The new process comprises the following steps:
- Production of an aqueous solution containing equimolar concentrations of LA and formic acid (FA) by hydrolysis of cellulose at 423 K (150 °C) using sulfuric acid (0.5m);
- Some of the water and the FA co-product are then removed by an evaporation step to obtain a more concentrated solution of LA and sulfuric acid, containing residual amounts of water and FA.
- The FA product in water is retained for downstream hydrogen production in a dual-catalyst-bed system, and the concentrated LA product is contacted with butene, generating sec-butyl levulinate (BL) and sec-butyl formate (BF) esters as major and minor products, respectively, using H2SO4 as a catalyst. The team has demonstrated that high yields, 85%, of the levulinate ester can be attained at moderate temperatures (<373 K, 100 °C) and short contact times (<120 min).
- Excess butene is recovered by vaporization, and the concentrated ester product is then contacted with water, during which the hydrophobic ester separates spontaneously from the aqueous phase, the latter of which retains 99% of the sulfuric acid to be recycled for use in biomass deconstruction.
- The BL and BF esters are subsequently processed in combination with the aqueous FA product stream (obtained from the evaporation step) using a dual-catalyst-bed in a single reactor to produce GVL in nearly quantitative yields with 2-butanol and CO2 as coproducts.

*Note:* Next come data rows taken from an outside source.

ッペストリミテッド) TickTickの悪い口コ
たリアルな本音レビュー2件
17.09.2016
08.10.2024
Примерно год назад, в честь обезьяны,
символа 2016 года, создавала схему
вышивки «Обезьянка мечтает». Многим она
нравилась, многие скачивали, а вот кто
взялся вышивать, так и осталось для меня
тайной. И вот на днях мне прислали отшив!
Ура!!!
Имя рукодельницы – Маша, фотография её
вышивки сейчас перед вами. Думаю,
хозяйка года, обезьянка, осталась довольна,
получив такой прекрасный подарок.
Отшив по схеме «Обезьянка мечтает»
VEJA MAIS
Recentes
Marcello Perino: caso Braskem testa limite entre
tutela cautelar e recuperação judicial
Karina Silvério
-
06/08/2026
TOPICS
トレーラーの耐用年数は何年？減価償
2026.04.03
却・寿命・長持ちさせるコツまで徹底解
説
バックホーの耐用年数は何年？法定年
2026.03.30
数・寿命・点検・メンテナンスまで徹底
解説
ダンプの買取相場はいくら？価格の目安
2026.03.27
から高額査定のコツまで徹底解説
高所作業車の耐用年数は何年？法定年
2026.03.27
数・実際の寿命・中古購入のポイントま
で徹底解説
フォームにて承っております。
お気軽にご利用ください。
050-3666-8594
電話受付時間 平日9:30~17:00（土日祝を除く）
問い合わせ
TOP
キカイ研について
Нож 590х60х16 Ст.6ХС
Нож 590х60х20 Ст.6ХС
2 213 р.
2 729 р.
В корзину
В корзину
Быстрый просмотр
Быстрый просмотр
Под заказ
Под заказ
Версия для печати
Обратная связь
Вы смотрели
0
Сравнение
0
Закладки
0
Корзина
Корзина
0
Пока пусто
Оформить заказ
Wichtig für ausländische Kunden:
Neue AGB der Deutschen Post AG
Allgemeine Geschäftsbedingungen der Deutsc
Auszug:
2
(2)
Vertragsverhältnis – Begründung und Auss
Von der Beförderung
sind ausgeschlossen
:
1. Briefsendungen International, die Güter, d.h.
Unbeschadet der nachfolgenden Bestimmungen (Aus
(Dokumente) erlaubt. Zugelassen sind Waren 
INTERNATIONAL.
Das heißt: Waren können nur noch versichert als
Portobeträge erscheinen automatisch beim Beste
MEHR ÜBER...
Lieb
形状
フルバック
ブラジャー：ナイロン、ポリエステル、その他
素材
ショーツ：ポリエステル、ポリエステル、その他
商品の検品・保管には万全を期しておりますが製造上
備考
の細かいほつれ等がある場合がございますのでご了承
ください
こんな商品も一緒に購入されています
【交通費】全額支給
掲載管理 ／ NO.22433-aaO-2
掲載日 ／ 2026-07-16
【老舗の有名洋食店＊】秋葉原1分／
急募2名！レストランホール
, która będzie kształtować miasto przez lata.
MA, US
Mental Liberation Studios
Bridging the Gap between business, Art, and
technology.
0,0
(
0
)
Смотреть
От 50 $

- The liquid effluent from this reactor, consisting of an aqueous solution of GVL and 2-butanol, can undergo decarboxylation and dehydration (of GVL and butanol, respectively) over a catalyst to obtain butene and CO2.
...we have described an integrated biorefining strategy for the production of butyl esters and GVL starting from cellulose and utilizing reactive extraction of levulinic and formic acids with butene. This strategy simplifies the recovery and recycle of sulfuric acid for cellulose deconstruction and enables downstream catalytic processing in the absence of sulfur. The mixture of levulinic and formic esters, along with residual levulinic and formic acids, can be converted to an aqueous solution of GVL and 2-butanol in a single step over a dual-catalyst- bed consisting of Pd/C followed by Ru/C, in which H2 generated from FA and its ester over Pd/C is used for the reduction of LA and its ester to GVL over Ru/C.
—Gürbüz et al.
Resources
E. I. Gürbüz, D. M. Alonso, J. Q. Bond, J. A. Dumesic (2011) Reactive Extraction of Levulinate Esters and Conversion to γ-Valerolactone for Production of Liquid Fuels. ChemSusChem doi: DOI: 10.1002/cssc.201000396
Finally a process that works at low temperatures, (150 °C).
Besides it causes low environmental impact because uses sulphuric acid to low concentrations (0,5 Ms) which is regenerated in the processs And it uses as estracting solvent the butene that is drawn by the process.
It doesn't need expensive enzymes or expensive catalysts.
When a pilot plant will be built I am certain that it can produce low cost hydrocarbons from biomass, that won't need state aids.